Conv2d and Linear layer for 1x1 image

Hi. Today I was trying to convert a model weight to my implementation. I found a problem converting a Squeeze-Excitation Block that is the following:

class SEBlock(nn.Module):

    def __init__(self, in_channels, out_channels, reduction_ratio=4):
        super(SEBlock, self).__init__()

        red_channels = round_by(in_channels / reduction_ratio, 8)
        self.conv1 = nn.Conv2d(in_channels, red_channels, 1)
        self.activation = nn.ReLU(inplace=True)
        self.conv2 = nn.Conv2d(red_channels, out_channels, 1)

    def forward(self, input):
        x = F.adaptive_avg_pool2d(input, 1)
        x = self.conv1(x)
        x = self.activation(x)
        x = self.conv2(x)
        return input * hard_sigmoid(x)

However, in the original model, the pointwise convolutions are nn.Linear layers. I think that they could be easily converted as such (because the input is a 1x1 image):

linear = nn.Linear(16, 8)
conv = nn.Conv2d(16, 8, 1)

conv.weight.copy_(linear.weight.reshape(8, 16, 1, 1));
conv.bias.copy_(linear.bias);

Unfortunelly, this does not reproduce the same result!

x = torch.randn((3, 16, 1, 1))

torch.norm(conv(x) - linear(x.view(3, 16)))
>>> tensor(16.5712)

What am I missing here?

Hi, the issue is the way you are calculating norm.

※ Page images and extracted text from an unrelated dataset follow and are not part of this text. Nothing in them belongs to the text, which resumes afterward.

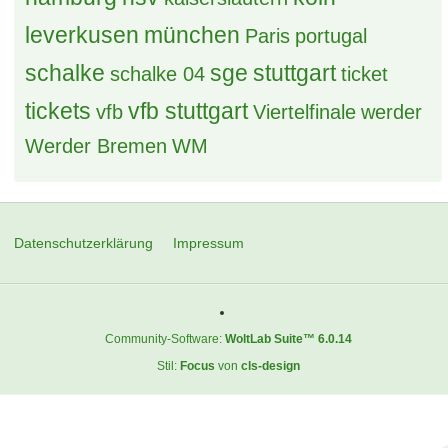
Kommt jemand aus der Nähe von Strassburg
7 Antworten, 720 Zugriffe, Vor einer Woche
(S) Mitfahrgelegenheit Salzburg —> München 12.08.26
3 Antworten, 405 Zugriffe, Vor einer Woche
Suche Mitfahrgelegenheit zum Länderspiel nach
Amsterdam
0 Antworten, 294 Zugriffe, Vor einer Woche
Erledigt (B) 2 x EZ München 10.-12.-07.26
4 Antworten, 1.248 Zugriffe, Vor einem Monat
S: Onkelz Welcome Hotel Gelsenkirchen
2 Antworten, 752 Zugriffe, Vor einem Monat
[B] erl - ÜNs in EZs: BurkiCup 2026
30 Antworten, 5.713 Zugriffe, Vor 4 Monaten
ERLEDIGT! (B) 1xEZ Salzburg 12.08.26 Supercup-Finale
10 Antworten, 1.228 Zugriffe, Vor einem Monat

As outputs do not have same shape, torch broadcast values so you get wrong norm.

linear = nn.Linear(16, 8)
conv = nn.Conv2d(16, 8, 1)

conv.weight = nn.Parameter(linear.weight.reshape(8, 16, 1, 1))
conv.bias = nn.Parameter(linear.bias)

batch=5
x = torch.randn(batch, 16, 1, 1)
co = conv(x)
lo = linear(x.view(batch, 1, 16))
co = co.view(lo.shape)
torch.norm(co - lo)  # small value around 2.0e-07

Bests

Yeah you are absolutely correct :smile:. Gotta check the broadcasting rules of pytorch again.